We observe the lower abdomen for any changes in the skin and the shape of the abdomen. We gently feel the lower abdomen to find lumps, masses or formations painful or painless in the skin, muscles, or intestine and the internal genitals and lymph nodes.


We observe the perineum, the lower part of the pelvis, the external genitalia (vagina – entrance of the vagina) and the anus, the end of the intestine.

In the perineum we can see skin changes, such as eczema, nevi, papillomas or dermatitis, foliculitis or pustules, swollen lymph nodes or scars and deformities from surgery.

In the vulva and at the entrance of the vagina, dermatological inflammations such as dermatitis, eczema, cystic formations such as foliculitis, pustules, papillomas, warts, atrophic lichen, atrophic sclerosing lichen, epithelial cysts, haemangiomas, microbial inflammations, herpes, and lesions following systematic diseases or sexually transmitted diseases.

In the anus at the end of the intestine the examination can detect microbial and viral inflammations as well as haemorrhoids and stretch marks.

With the help of a disposable medical tool – the vaginal dilator – which is placed vaginally and opens in the correct position, the vagina, the cervix, and the beginning of the uterus become visible.

Vaginally we observe the texture and structure of the vagina and cervix.
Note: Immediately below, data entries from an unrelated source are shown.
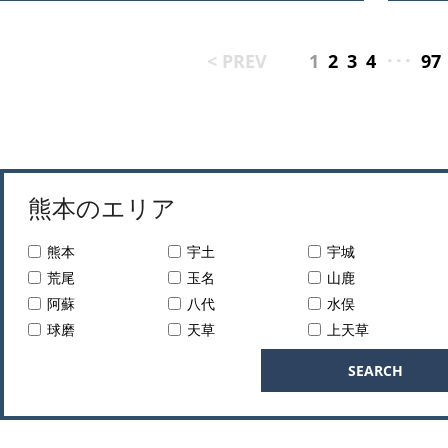
< PREV
1
2
3
4
･･･
97
熊本のエリア
熊本
宇土
宇城
荒尾
玉名
山鹿
阿蘇
八代
水俣
球磨
天草
上天草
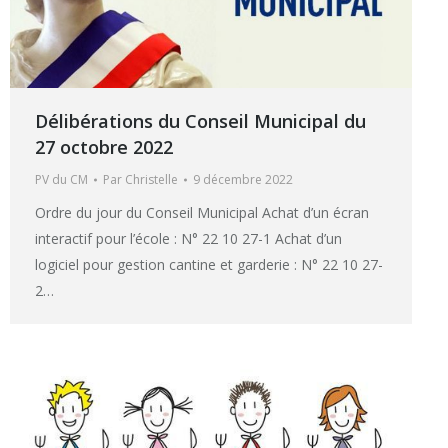
Délibérations du Conseil Municipal du
27 octobre 2022
PV du CM
Par
Christelle
9 décembre 2022
Ordre du jour du Conseil Municipal Achat d’un écran
interactif pour l’école : N° 22 10 27-1 Achat d’un
logiciel pour gestion cantine et garderie : N° 22 10 27-
2…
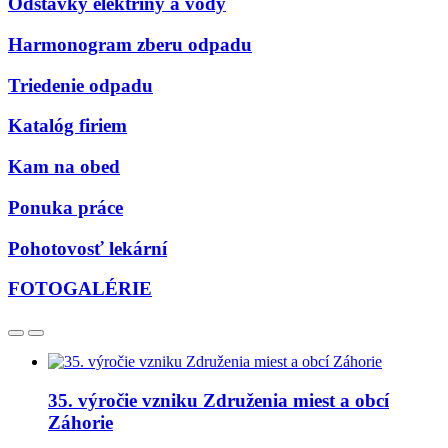
Odstávky elektriny a vody
Harmonogram zberu odpadu
Triedenie odpadu
Katalóg firiem
Kam na obed
Ponuka práce
Pohotovosť lekární
FOTOGALÉRIE
35. výročie vzniku Združenia miest a obcí
Záhorie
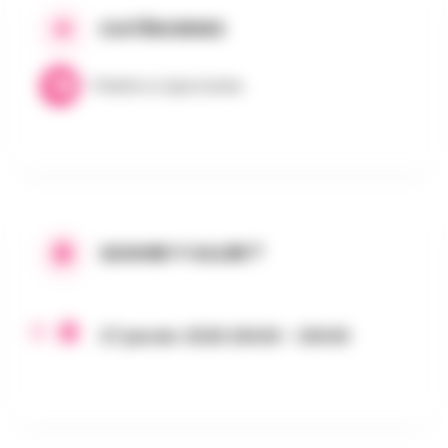
CATÉGORIES
Théâtre & Spectacles
QUAND Y ALLER ?
27 janvier 2026 20h30 - 20h30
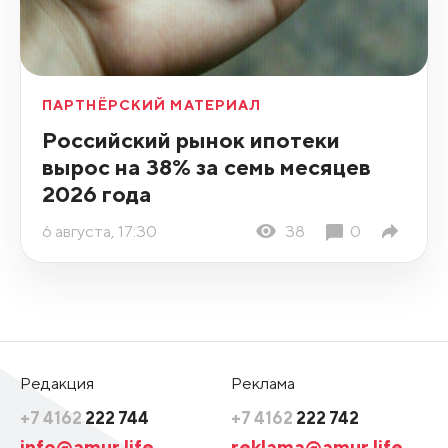
ПАРТНЁРСКИЙ МАТЕРИАЛ
Российский рынок ипотеки
вырос на 38% за семь месяцев
2026 года
6 августа, 17:30
38
0
Редакция
Реклама
+7 4162
222 744
+7 4162
222 742
info@amur.life
reklama@amur.life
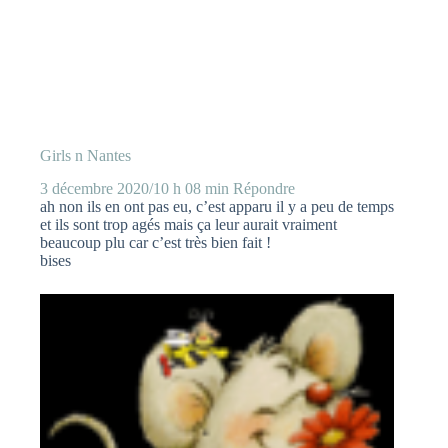
Girls n Nantes
3 décembre 2020/10 h 08 min
Répondre
ah non ils en ont pas eu, c’est apparu il y a peu de temps
et ils sont trop agés mais ça leur aurait vraiment
beaucoup plu car c’est très bien fait !
bises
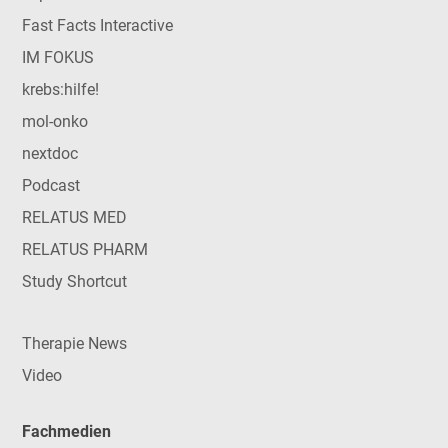
Fast Facts Interactive
IM FOKUS
krebs:hilfe!
mol-onko
nextdoc
Podcast
RELATUS MED
RELATUS PHARM
Study Shortcut
Therapie News
Video
Fachmedien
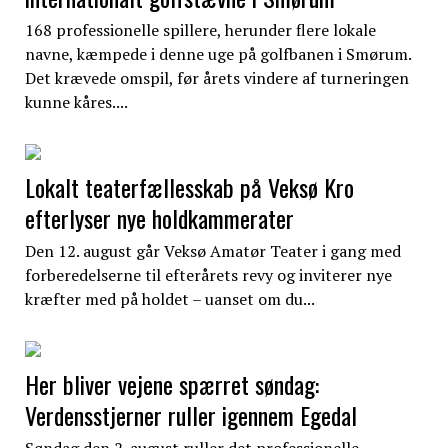
168 professionelle spillere, herunder flere lokale
navne, kæmpede i denne uge på golfbanen i Smørum.
Det krævede omspil, før årets vindere af turneringen
kunne kåres....
Lokalt teaterfællesskab på Veksø Kro
efterlyser nye holdkammerater
Den 12. august går Veksø Amatør Teater i gang med
forberedelserne til efterårets revy og inviterer nye
kræfter med på holdet – uanset om du...
Her bliver vejene spærret søndag:
Verdensstjerner ruller igennem Egedal
Søndag den 2. august ruller det professionelle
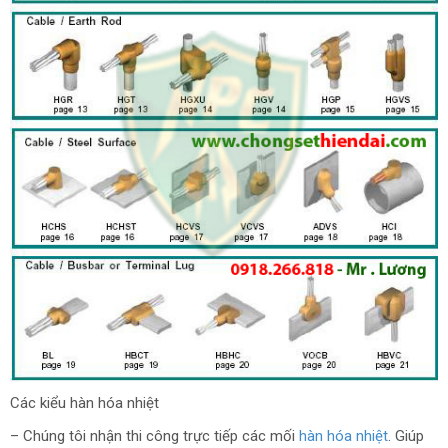
Các kiểu hàn hóa nhiệt
– Chúng tôi nhận thi công trực tiếp các mối
hàn hóa nhiệt
. Giúp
Known hernias that protrude into the anterior and posterior vaginal wall are found or ruled out, such as cystic hernias and rectal hernias after surgery or vaginal delivery. Inflammation of the vagina by germs and fungi and lesions of the vaginal walls or ruptures after unintentional or voluntary sexual intercourse.
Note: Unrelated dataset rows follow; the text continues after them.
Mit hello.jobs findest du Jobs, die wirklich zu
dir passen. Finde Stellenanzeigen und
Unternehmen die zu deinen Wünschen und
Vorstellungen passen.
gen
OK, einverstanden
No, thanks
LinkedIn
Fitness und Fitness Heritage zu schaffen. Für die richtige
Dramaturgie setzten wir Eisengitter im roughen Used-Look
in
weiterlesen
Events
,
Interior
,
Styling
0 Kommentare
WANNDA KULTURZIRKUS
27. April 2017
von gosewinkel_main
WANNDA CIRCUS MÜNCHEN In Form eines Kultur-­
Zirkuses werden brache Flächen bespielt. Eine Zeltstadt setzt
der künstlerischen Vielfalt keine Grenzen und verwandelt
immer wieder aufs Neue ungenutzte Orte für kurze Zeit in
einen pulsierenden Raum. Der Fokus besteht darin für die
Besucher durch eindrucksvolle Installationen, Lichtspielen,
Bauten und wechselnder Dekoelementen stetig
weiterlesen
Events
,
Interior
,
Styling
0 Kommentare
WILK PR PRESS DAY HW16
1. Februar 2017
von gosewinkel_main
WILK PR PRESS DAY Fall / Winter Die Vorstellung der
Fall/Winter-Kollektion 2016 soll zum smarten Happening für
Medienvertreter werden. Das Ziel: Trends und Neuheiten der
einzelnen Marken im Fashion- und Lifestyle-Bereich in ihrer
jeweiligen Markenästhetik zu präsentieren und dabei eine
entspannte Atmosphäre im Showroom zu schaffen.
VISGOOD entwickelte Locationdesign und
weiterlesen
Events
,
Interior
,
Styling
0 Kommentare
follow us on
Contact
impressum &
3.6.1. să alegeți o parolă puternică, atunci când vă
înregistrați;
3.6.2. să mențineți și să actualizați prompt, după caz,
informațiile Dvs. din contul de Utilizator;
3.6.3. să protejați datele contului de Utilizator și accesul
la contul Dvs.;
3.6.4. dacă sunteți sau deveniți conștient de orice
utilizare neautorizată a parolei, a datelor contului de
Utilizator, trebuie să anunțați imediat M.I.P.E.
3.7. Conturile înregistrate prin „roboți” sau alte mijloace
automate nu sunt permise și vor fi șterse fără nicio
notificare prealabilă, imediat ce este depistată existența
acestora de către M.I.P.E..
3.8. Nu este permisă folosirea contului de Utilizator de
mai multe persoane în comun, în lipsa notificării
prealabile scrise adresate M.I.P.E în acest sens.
We observe the height and position of the cervix and detect or rule out possible prolapse or anatomical structural pathology, congenital anomaly or diseases of the cervix, inflammation – cervicitis, precancerous or cancerous lesions.

During the gynaecological examination, a vaginal and cervical secretion can be taken for culture and a cytological examination, the well-known Smear test.
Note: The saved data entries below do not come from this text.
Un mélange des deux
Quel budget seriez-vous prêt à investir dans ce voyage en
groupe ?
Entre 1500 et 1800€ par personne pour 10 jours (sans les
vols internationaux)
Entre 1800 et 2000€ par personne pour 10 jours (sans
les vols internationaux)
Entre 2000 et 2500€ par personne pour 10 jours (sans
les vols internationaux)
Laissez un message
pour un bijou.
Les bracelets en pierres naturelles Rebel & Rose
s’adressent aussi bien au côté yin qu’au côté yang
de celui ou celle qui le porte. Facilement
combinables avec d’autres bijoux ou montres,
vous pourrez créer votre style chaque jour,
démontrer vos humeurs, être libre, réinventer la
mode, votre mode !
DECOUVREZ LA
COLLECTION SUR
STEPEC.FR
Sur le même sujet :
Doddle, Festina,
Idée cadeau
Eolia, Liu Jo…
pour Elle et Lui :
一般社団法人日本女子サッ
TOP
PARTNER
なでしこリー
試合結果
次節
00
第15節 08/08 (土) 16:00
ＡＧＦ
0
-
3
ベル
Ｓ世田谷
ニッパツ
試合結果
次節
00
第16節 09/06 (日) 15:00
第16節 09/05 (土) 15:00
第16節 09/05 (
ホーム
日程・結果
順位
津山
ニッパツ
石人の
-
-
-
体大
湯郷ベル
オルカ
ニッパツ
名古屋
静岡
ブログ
In the past, with the two-handed gynaecological examination, i.e. the placement of two fingers of one hand in the vagina and by using the free hand to palpate the lower abdomen, the uterus and the accessories (ovarian tubes) were examined, palpating these organs between the two hands to examine the physiology or pathology of the organs. The palpation of the shape, size, and of any pathological findings of painless or painful formations – tumours. For several years now, this test has been replaced by the use of ultrasound for both the abdomen and the vagina or a combination of both.

With the new generation of both two-dimensional and three-dimensional ultrasound, the imaging of the lower abdomen and internal genitals is flawless with very little chance of error.